En s’inscrivant dans un nouveau milieu, de nouvelles médiations et de nouvelles matérialités, les écritures numériques, c'est-à-dire « instrumentées par les technologies numériques » (Bouchardon, 2014), reformulent les modes de relation entre l’écrit et le corps. Elles hybrident et pluralisent les gestes d’écriture, qui peuvent inclure l’interaction avec un programme, l’oralisation du texte, la manipulation multimédia, la collaboration synchrone avec d’autres auteur·rices sur des plateformes, etc. Loin du geste uniforme du « frapper poser » (Guérin, 2011) de la trace manuscrite ou tapuscrite, la multiplicité des pratiques d’écriture numérique nous invite à questionner les mutations qu’elles induisent dans la relation au corps, mais aussi, plus foncièrement, dans le geste d’écriture lui-même. En quel sens, à la fois littéral (mouvement du corps) et figuré (action perceptible et interprétable), la notion même de geste peut-elle être entendue, lorsque l’écriture intègre les pratiques liées aux technologies numériques ? Une typologie des écritures numériques est-elle possible selon les différentes gestualités ? Dans quelle mesure le geste corporel de l’écriture se trouve-t-il, à certains égards, assujetti au dispositif numérique ? Quels enjeux esthétiques, mais aussi socio-politiques le geste de l’écriture numérique recouvre-t-il dès lors qu’il est performatif, c’est-à-dire qu’il agit très directement sur le monde physique ?

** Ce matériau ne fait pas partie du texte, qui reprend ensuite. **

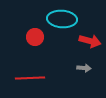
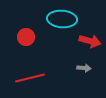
red circle: moved 9 px left
red line: rotated 12 degrees counterclockwise
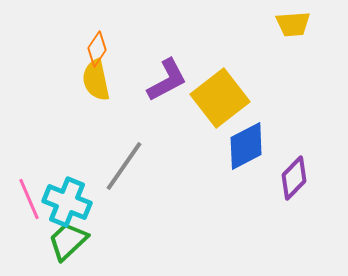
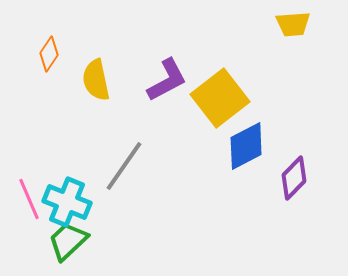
orange diamond: moved 48 px left, 5 px down
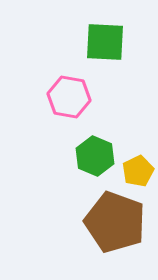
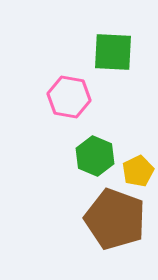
green square: moved 8 px right, 10 px down
brown pentagon: moved 3 px up
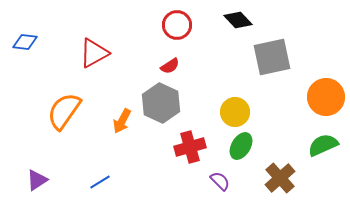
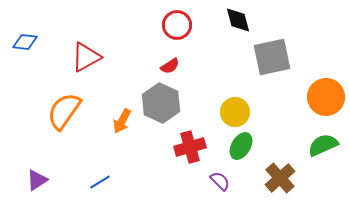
black diamond: rotated 28 degrees clockwise
red triangle: moved 8 px left, 4 px down
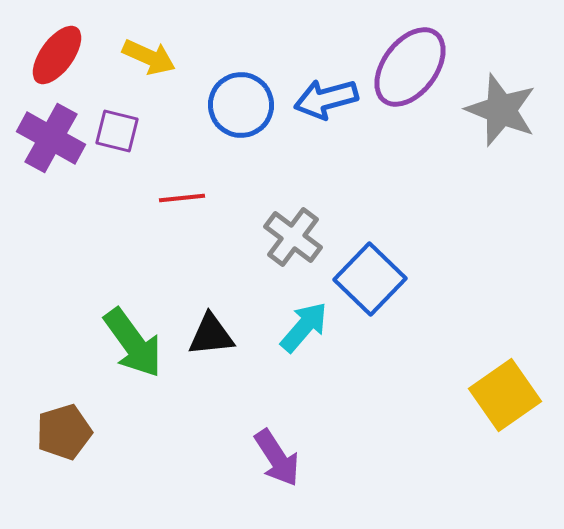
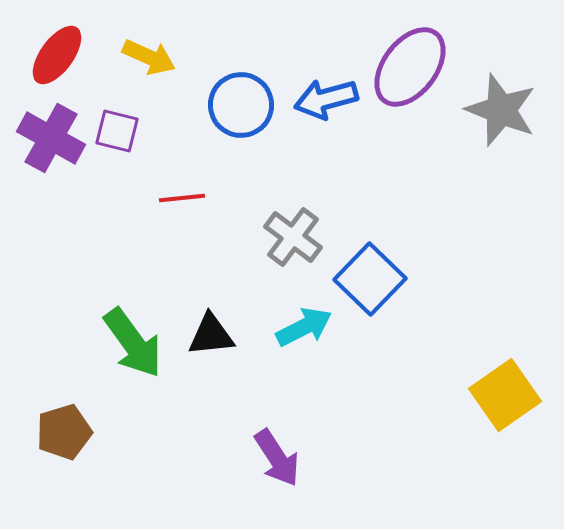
cyan arrow: rotated 22 degrees clockwise
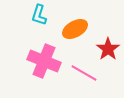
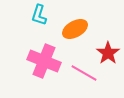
red star: moved 4 px down
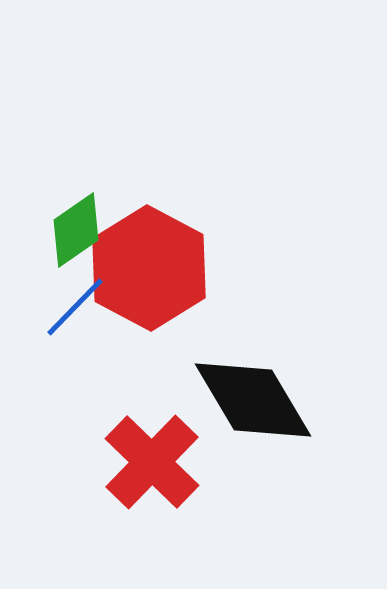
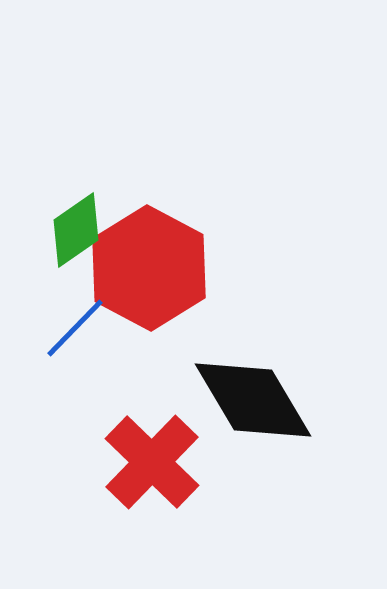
blue line: moved 21 px down
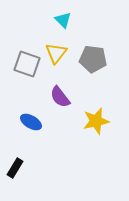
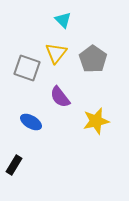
gray pentagon: rotated 28 degrees clockwise
gray square: moved 4 px down
black rectangle: moved 1 px left, 3 px up
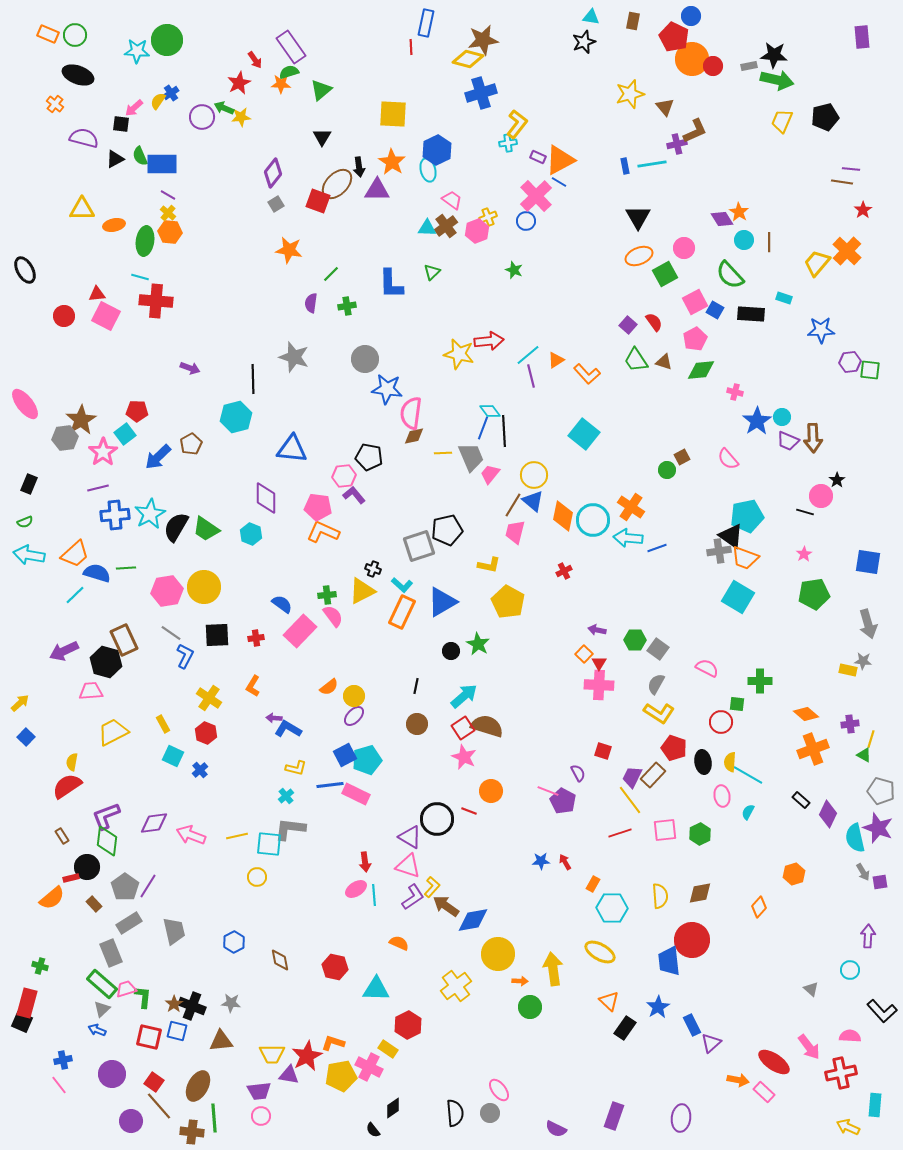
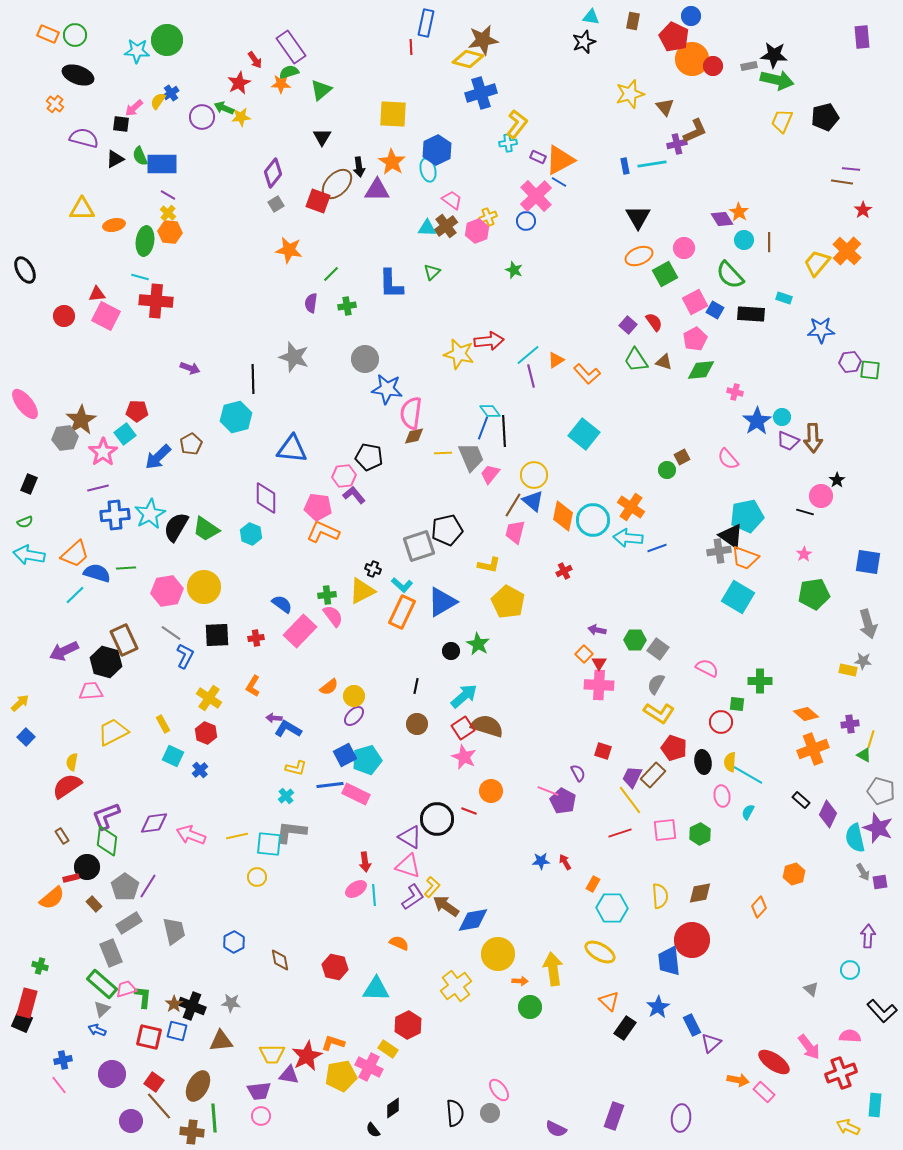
gray L-shape at (290, 829): moved 1 px right, 3 px down
red cross at (841, 1073): rotated 8 degrees counterclockwise
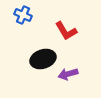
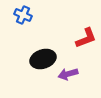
red L-shape: moved 20 px right, 7 px down; rotated 80 degrees counterclockwise
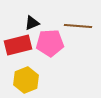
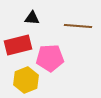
black triangle: moved 5 px up; rotated 28 degrees clockwise
pink pentagon: moved 15 px down
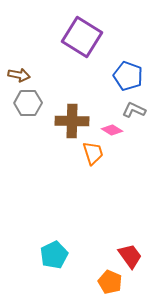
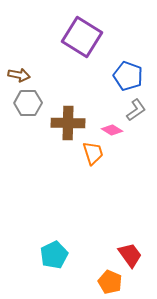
gray L-shape: moved 2 px right; rotated 120 degrees clockwise
brown cross: moved 4 px left, 2 px down
red trapezoid: moved 1 px up
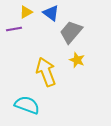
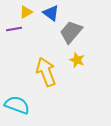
cyan semicircle: moved 10 px left
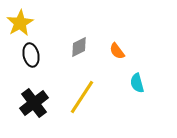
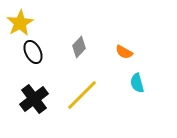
gray diamond: rotated 20 degrees counterclockwise
orange semicircle: moved 7 px right, 1 px down; rotated 24 degrees counterclockwise
black ellipse: moved 2 px right, 3 px up; rotated 15 degrees counterclockwise
yellow line: moved 2 px up; rotated 12 degrees clockwise
black cross: moved 4 px up
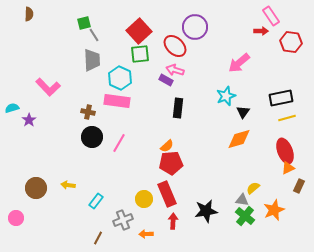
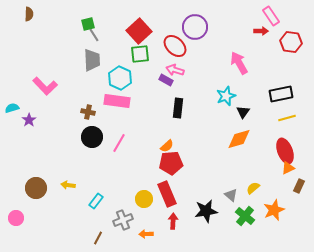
green square at (84, 23): moved 4 px right, 1 px down
pink arrow at (239, 63): rotated 100 degrees clockwise
pink L-shape at (48, 87): moved 3 px left, 1 px up
black rectangle at (281, 98): moved 4 px up
gray triangle at (242, 200): moved 11 px left, 5 px up; rotated 32 degrees clockwise
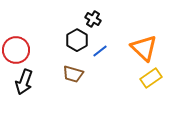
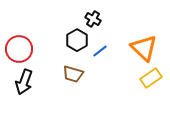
red circle: moved 3 px right, 1 px up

Cette journée, ouverte aux travaux de recherche scientifique comme artistique, cherchera à aborder ces questions selon différents axes :

  • Gestes d’écriture, gestes de lecture

Certaines pratiques d’écriture numérique (par exemple, les récits interactifs ou les vidéos-écritures) et certains dispositifs (comme la réalité virtuelle et la réalité augmentée) tirent parti de la relation entre technique et corporéité. Il s’agira d’examiner les enjeux esthétiques, discursifs et philosophiques de ce double engagement corporel : celui de l’auteur·rice, qui va parfois jusqu’à mobiliser ses sens ou son corps en mouvement dans l’acte d’écriture ; et celui du lecteur·rice, encouragé·e à manipuler le texte pour co-construire sa forme, voire son sens. Prises dans ces questions de présence et de corporéité, les possibilités d’action et de manipulation du texte, en partie dépendantes du dispositif numérique, viennent redéfinir les rôles auteur·rice / lecteur·rice, aussi bien que les gestes d’écriture et de lecture. Elles incitent notamment à considérer la place tenue par les usages dans le processus d’écriture.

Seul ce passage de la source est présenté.